Beyond APIs: Declarative References to Data


APIs (get it?)

APIs are coming into their own. Gluecon was abuzz with them. I've seen Sam Ramji's talk on Darwin's Finchs and APIs referenced everywhere--and rightly so.

One of the problems with RESTful APIs, however, is that every time someone comes up with an API, I have to read the docs and then code, by hand, an interface between that API and my language. For popular APIs libraries are already written to do that. For smaller APIs, I'm on my own.

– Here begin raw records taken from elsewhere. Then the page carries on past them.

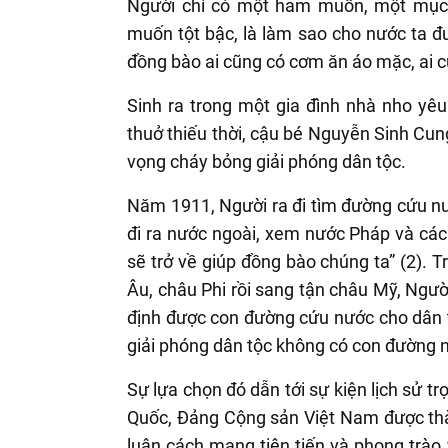
Người chỉ có một ham muốn, một mục 
muốn tột bậc, là làm sao cho nước ta đ
đồng bào ai cũng có cơm ăn áo mặc, ai c
Sinh ra trong một gia đình nhà nho yê
thuở thiếu thời, cậu bé Nguyễn Sinh Cu
vọng cháy bỏng giải phóng dân tộc.
Năm 1911, Người ra đi tìm đường cứu nư
đi ra nước ngoài, xem nước Pháp và các
sẽ trở về giúp đồng bào chúng ta” (2). 
Âu, châu Phi rồi sang tận châu Mỹ, Ngườ
định được con đường cứu nước cho dân 
giải phóng dân tộc không có con đường 
Sự lựa chọn đó dẫn tới sự kiện lịch sử t
Quốc, Đảng Cộng sản Việt Nam được thành
luận cách mạng tiên tiến và phong trào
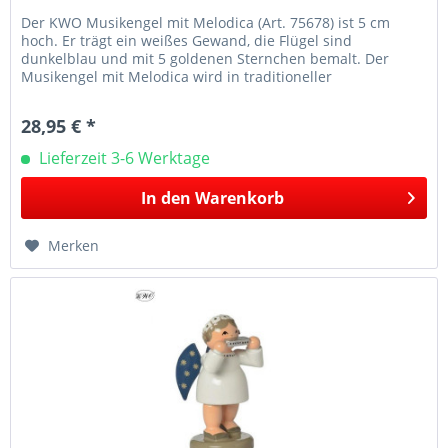
Der KWO Musikengel mit Melodica (Art. 75678) ist 5 cm
hoch. Er trägt ein weißes Gewand, die Flügel sind
dunkelblau und mit 5 goldenen Sternchen bemalt. Der
Musikengel mit Melodica wird in traditioneller
Handwerkskunst im Erzgebirge mit...
28,95 € *
Lieferzeit 3-6 Werktage
In den
Warenkorb
Merken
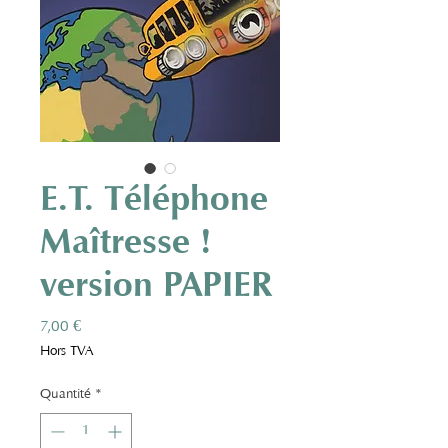
E.T. Téléphone
Maîtresse !
version PAPIER
Prix
7,00 €
Hors TVA
Quantité
*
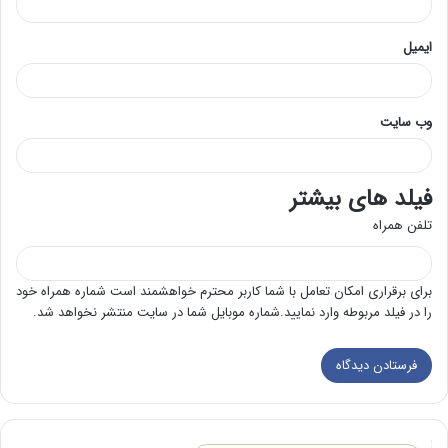
ایمیل
وب‌ سایت
فیلد های بیشتر
تلفن همراه
برای برقراری امکان تعامل با شما کاربر محترم خواهشمند است شماره همراه خود
را در فیلد مربوطه وارد نمایید.شماره موبایل شما در سایت منتشر نخواهد شد.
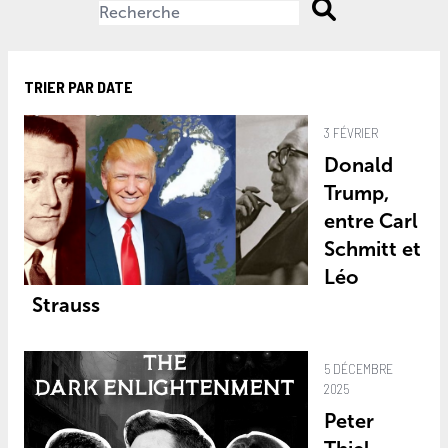
TRIER PAR DATE
3 FÉVRIER
Donald
Trump,
entre Carl
Schmitt et
Léo
Strauss
5 DÉCEMBRE
2025
Peter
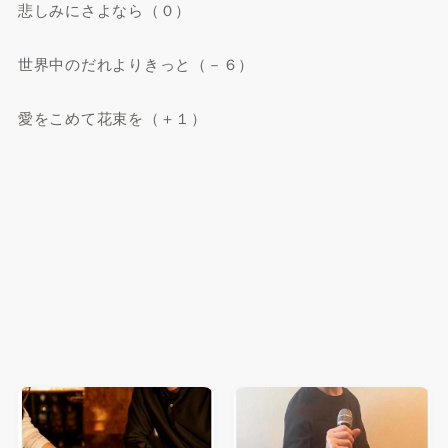
悲しみにさよなら（０）
世界中のだれよりきっと（－６）
愛をこめて花束を（＋１）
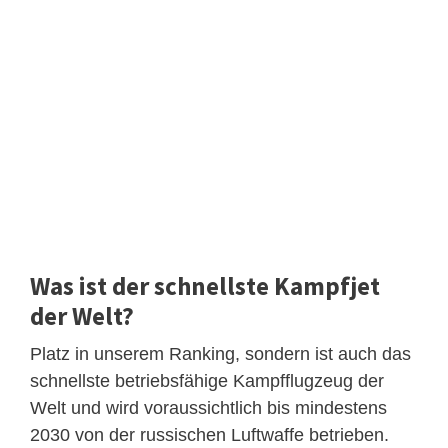
Was ist der schnellste Kampfjet
der Welt?
Platz in unserem Ranking, sondern ist auch das
schnellste betriebsfähige Kampfflugzeug der
Welt und wird voraussichtlich bis mindestens
2030 von der russischen Luftwaffe betrieben.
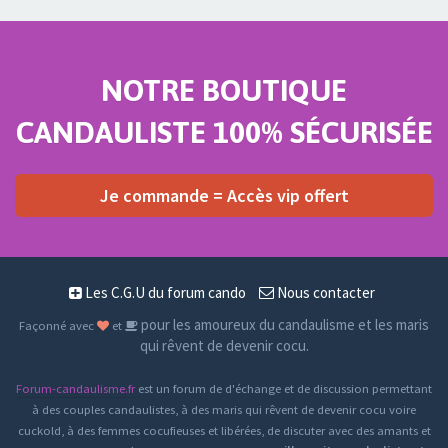
NOTRE BOUTIQUE
CANDAULISTE 100% SÉCURISÉE
Je commande = Accès vip offert
Les C.G.U du forum cando
Nous contacter
pour les amoureux du candaulisme et les maris
Façonné avec
et
qui rêvent de devenir cocu.
Forum-candaulisme.fr
est un forum de d'échange et de discussion permettant
à des couples candaulistes, à des maris qui rêvent de devenir cocu voire
cuckold, à des femmes cocufieuses et libérées, de discuter avec des amants et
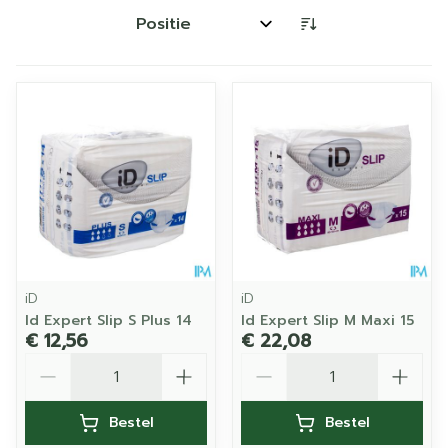
Sorteer op:
iD
iD
Id Expert Slip S Plus 14
Id Expert Slip M Maxi 15
€ 12,56
€ 22,08
Aantal
Aantal
Bestel
Bestel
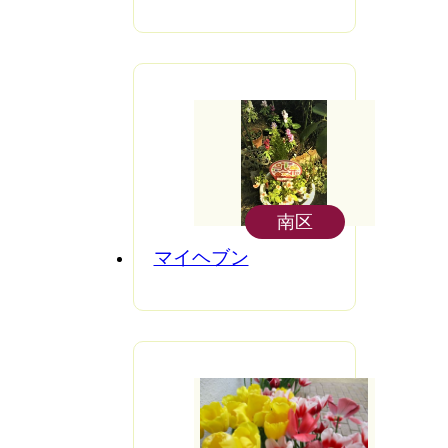
南区
マイヘブン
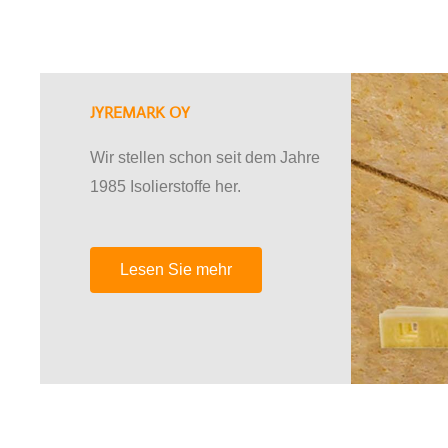
JYREMARK OY
Wir stellen schon seit dem Jahre
1985 Isolierstoffe her.
Lesen Sie mehr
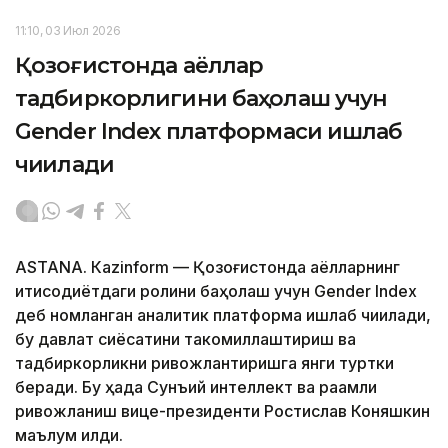
11:10, 03 Июл 2026
Қозоғистонда аёллар
тадбиркорлигини баҳолаш учун
Gender Index платформаси ишлаб
чиқилади
ASTANА. Кazinform — Қозоғистонда аёлларнинг
иқтисодиётдаги ролини баҳолаш учун Gender Index
деб номланган аналитик платформа ишлаб чиқилади,
бу давлат сиёсатини такомиллаштириш ва
тадбиркорликни ривожлантиришга янги туртки
беради. Бу ҳақда Сунъий интеллект ва рақамли
ривожланиш вице-президенти Ростислав Коняшкин
маълум қилди.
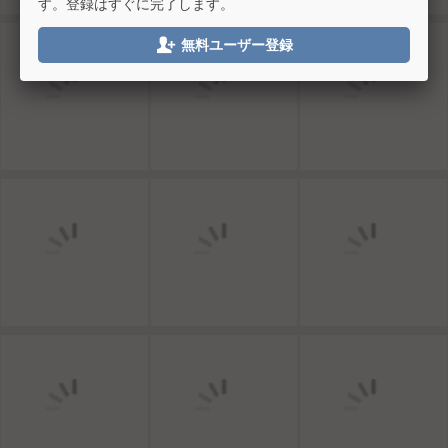
す。登録はすぐに完了します。

無料ユーザー登録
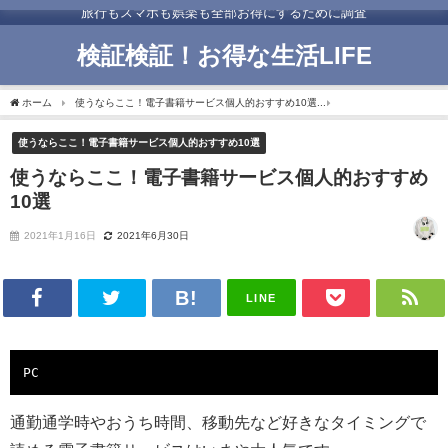
旅行もスマホも娯楽も全部お得にするために調査
検証検証！お得な生活LIFE
ホーム
使うならここ！電子書籍サービス個人的おすすめ10選
使うならここ！電子書籍
使うならここ！電子書籍サービス個人的おすすめ10選
使うならここ！電子書籍サービス個人的おすすめ
10選
2021年1月16日
2021年6月30日
LINE
PC
通勤通学時やおうち時間、移動先など好きなタイミングで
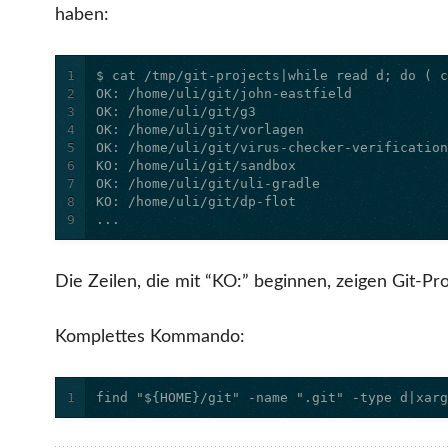
haben:
1
2
3
4
5
6
7
8
9
...
Die Zeilen, die mit “KO:” beginnen, zeigen Git-P
Komplettes Kommando:
1
find "${HOME}/git" -name ".git" -type d|xar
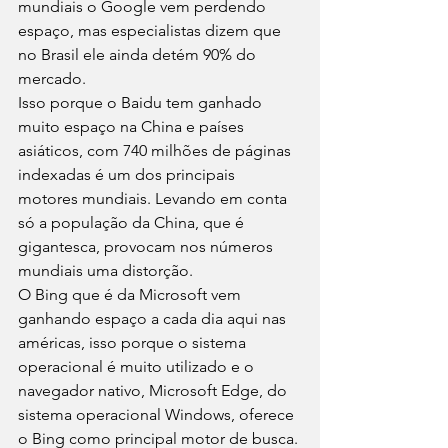
mundiais o Google vem perdendo 
espaço, mas especialistas dizem que 
no Brasil ele ainda detém 90% do 
mercado. 
Isso porque o Baidu tem ganhado 
muito espaço na China e países 
asiáticos, com 740 milhões de páginas 
indexadas é um dos principais 
motores mundiais. Levando em conta 
só a população da China, que é 
gigantesca, provocam nos números 
mundiais uma distorção. 
O Bing que é da Microsoft vem 
ganhando espaço a cada dia aqui nas 
américas, isso porque o sistema 
operacional é muito utilizado e o 
navegador nativo, Microsoft Edge, do 
sistema operacional Windows, oferece 
o Bing como principal motor de busca. 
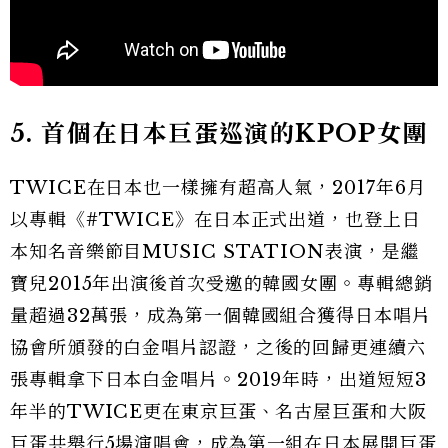
5. 首個在日本巨蛋巡演的KPOP
女團
TWICE在日本也一樣擁有超高人氣，2017年6月
以專輯《#TWICE》在日本正式出道，也登上日
本知名音樂節目MUSIC STATION表演，是繼
寶兒2015年出演後首次受邀的韓國女團。專輯總銷
量超過32萬張，成為第一個韓國組合獲得日本唱片
協會所頒發的白金唱片認證，之後的回歸更連續六
張專輯拿下日本白金唱片。2019年時，出道短短3
年半的TWICE更在東京巨蛋、名古屋巨蛋和大阪
巨蛋共舉行5場演唱會，成為第一組在日本展開巨蛋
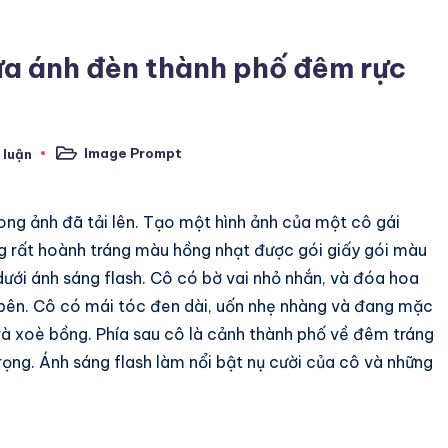
ữa ánh đèn thành phố đêm rực
Image Prompt
 luận
Posted
in
ong ảnh đã tải lên. Tạo một hình ảnh của một cô gái
g rất hoành tráng màu hồng nhạt được gói giấy gói màu
ưới ánh sáng flash. Cô có bờ vai nhỏ nhắn, và đóa hoa
 bên. Cô có mái tóc đen dài, uốn nhẹ nhàng và đang mặc
và xoè bồng. Phía sau cô là cảnh thành phố về đêm tráng
rọng. Ánh sáng flash làm nổi bật nụ cười của cô và những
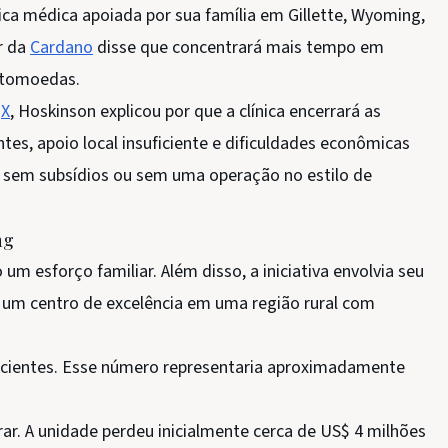
ca médica apoiada por sua família em Gillette, Wyoming,
or da
Cardano
disse que concentrará mais tempo em
ptomoedas.
o
X
, Hoskinson explicou por que a clínica encerrará as
ntes, apoio local insuficiente e dificuldades econômicas
a sem subsídios ou sem uma operação no estilo de
ng
esforço familiar. Além disso, a iniciativa envolvia seu
r um centro de excelência em uma região rural com
 pacientes. Esse número representaria aproximadamente
orar. A unidade perdeu inicialmente cerca de US$ 4 milhões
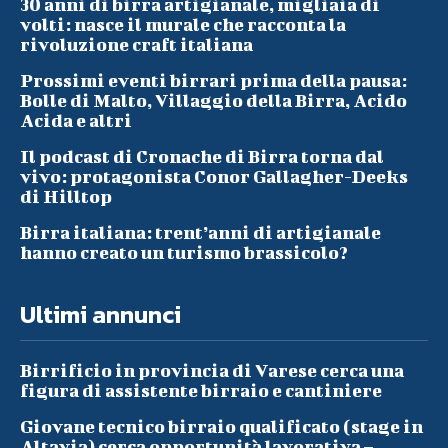
30 anni di birra artigianale, migliaia di
volti: nasce il murale che racconta la
rivoluzione craft italiana
Prossimi eventi birrari prima della pausa:
Bolle di Malto, Villaggio della Birra, Acido
Acida e altri
Il podcast di Cronache di Birra torna dal
vivo: protagonista Conor Gallagher-Deeks
di Hilltop
Birra italiana: trent’anni di artigianale
hanno creato un turismo brassicolo?
Ultimi annunci
Birrificio in provincia di Varese cerca una
figura di assistente birraio e cantiniere
Giovane tecnico birraio qualificato (stage in
Altavia) cerca opportunità lavorativa –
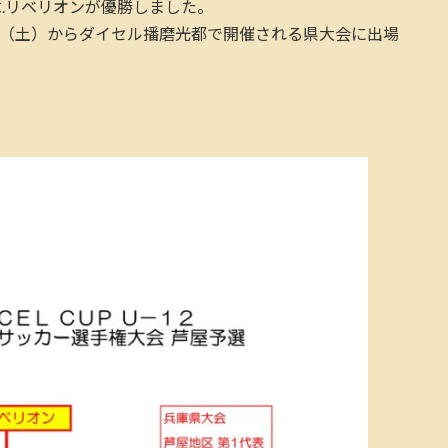
C.リベリオンが優勝しました。
日（土）からダイセル播磨光都で開催される県大会に出場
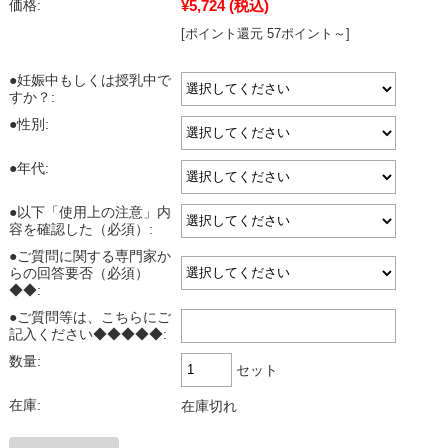
¥5,724
(税込)
価格:
[ポイント還元 57ポイント～]
●妊娠中もしくは授乳中で
すか？:
●性別:
●年代:
●以下「使用上の注意」内
容を確認した（必須）:
●ご質問に関する専門家か
らの回答要否（必須）
◆◆:
●ご質問等は、こちらにご
記入ください◆◆◆◆◆:
数量:
セット
在庫:
在庫切れ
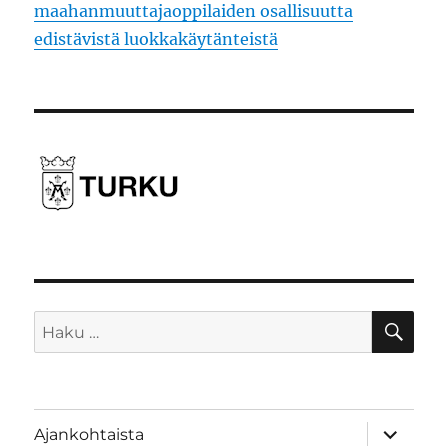
maahanmuuttajaoppilaiden osallisuutta
edistävistä luokkakäytänteistä
HA
Etsi:
näytä
Ajankohtaista
alavalik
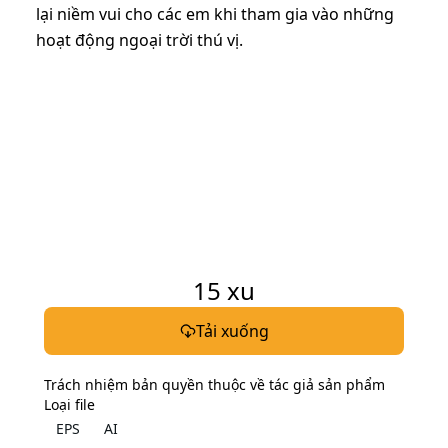
lại niềm vui cho các em khi tham gia vào những
hoạt động ngoại trời thú vị.
15
xu
Tải xuống
Trách nhiệm bản quyền thuộc về tác giả sản phẩm
Loại file
EPS
AI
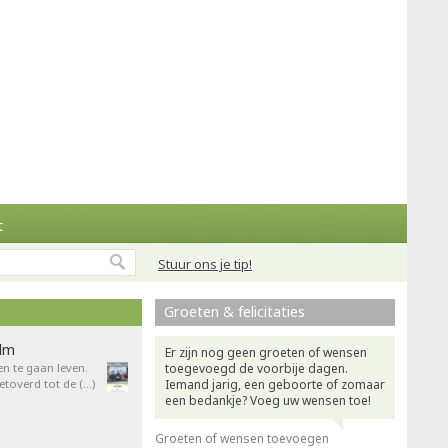
t
Stuur ons je tip!
Groeten & felicitaties
ilm
Er zijn nog geen groeten of wensen
en te gaan leven.
toegevoegd de voorbije dagen.
overd tot de (…)
Iemand jarig, een geboorte of zomaar
een bedankje? Voeg uw wensen toe!
Groeten of wensen toevoegen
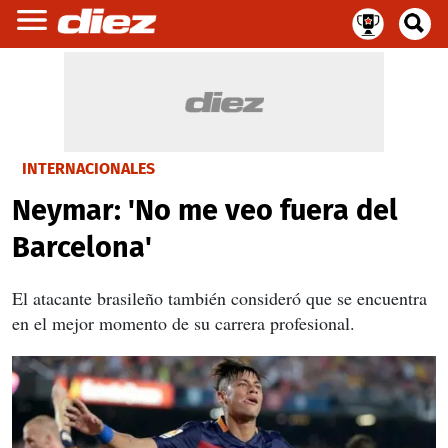
INTERNACIONALES
Neymar: 'No me veo fuera del
Barcelona'
El atacante brasileño también consideró que se encuentra
en el mejor momento de su carrera profesional.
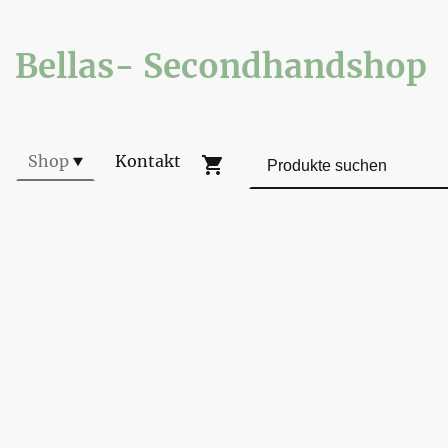
Bellas- Secondhandshop
Shop
Kontakt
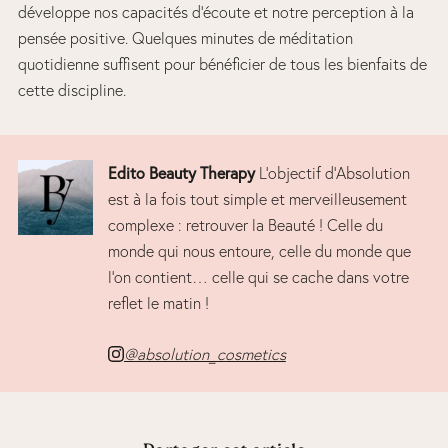
développe nos capacités d’écoute et notre perception à la
pensée positive. Quelques minutes de méditation
quotidienne suffisent pour bénéficier de tous les bienfaits de
cette discipline.
Edito Beauty Therapy
L’objectif d’Absolution
est à la fois tout simple et merveilleusement
complexe : retrouver la Beauté ! Celle du
monde qui nous entoure, celle du monde que
l’on contient… celle qui se cache dans votre
reflet le matin !
@absolution_cosmetics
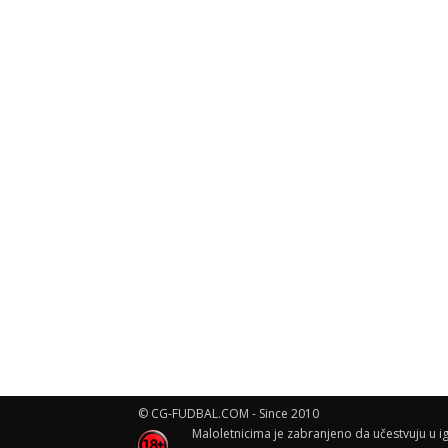
© CG-FUDBAL.COM - Since 2010
Maloletnicima je zabranjeno da učestvuju u ig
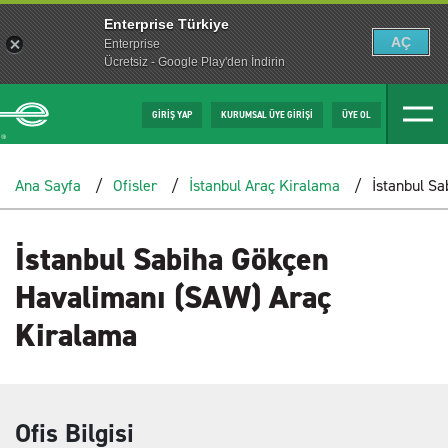
Enterprise Türkiye
AÇ
Enterprise
Ücretsiz - Google Play'den İndirin
GİRİŞ YAP
KURUMSAL ÜYE GİRİŞİ
ÜYE OL
Ana Sayfa
Ofisler
İstanbul Araç Kiralama
İstanbul S
İstanbul Sabiha Gökçen
Havalimanı (SAW) Araç
Kiralama
Ofis Bilgisi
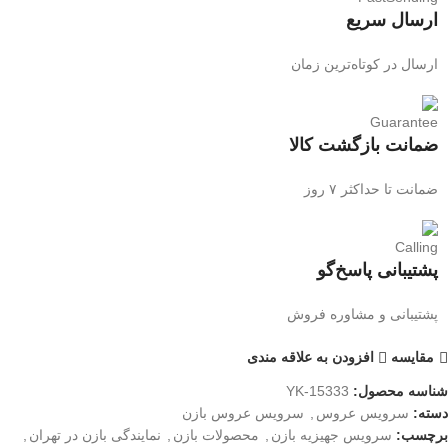
ارسال سریع
ارسال در کوتاه‌ترین زمان
ضمانت بازگشت کالا
ضمانت تا حداکثر ۷ روز
پشتیبانی پاسخ‌گو
پشتیبانی و مشاوره فروش
مقایسه
افزودن به علاقه مندی
شناسه محصول:
YK-15333
دسته:
سرویس عروس
,
سرویس عروس بازن
برچسب:
سرویس جهیزیه بازن
,
محصولات بازن
,
نمایندگی بازن در تهران
,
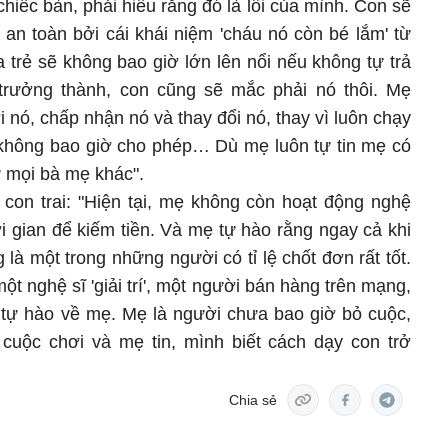
hiếc bàn, phải hiểu rằng đó là lỗi của mình. Con sẽ
an toàn bởi cái khái niệm 'cháu nó còn bé lắm' từ
 trẻ sẽ không bao giờ lớn lên nổi nếu không tự trả
 trưởng thành, con cũng sẽ mắc phải nó thôi. Mẹ
 nó, chấp nhận nó và thay đổi nó, thay vì luôn chạy
không bao giờ cho phép… Dù mẹ luôn tự tin mẹ có
 mọi bà mẹ khác".
on trai: "Hiện tại, mẹ không còn hoạt động nghệ
i gian để kiếm tiền. Và mẹ tự hào rằng ngay cả khi
là một trong những người có tỉ lệ chốt đơn rất tốt.
ột nghệ sĩ 'giải trí', một người bán hàng trên mạng,
tự hào về mẹ. Mẹ là người chưa bao giờ bỏ cuộc,
cuộc chơi và mẹ tin, mình biết cách dạy con trở
.
Chia sẻ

At the Cloud Camp that preceded Gluecon, one of the discussions was about a way to fix that: an API description language (sometimes called an IDL). Using an IDL, interfaces to an API for any given language can be generated rather than written by hand. WSDL, of course, is such a language for SOAP but it's not suitable for REST. There have been attempts to create description languages for RESTful APIs (like WRDL) but they've failed to take off. Some would argue that REST doesn't need a description language, that it's too heavyweight, but I, for one, am tired of writing libraries to every API that I want to use--especially as the number of authorization protocols like OAuth and UMA propagate.

There's an alternative to IDLs, however, that's even better: declarative references. XRI + XDI are a system for creating declarative references to data. XRI provides a language for describing the data you want without specifically saying how to get it. When an XRI is dereferenced, it can point to an XDI data store that contains the data. How's this different than performing an HTTP GET on a URI?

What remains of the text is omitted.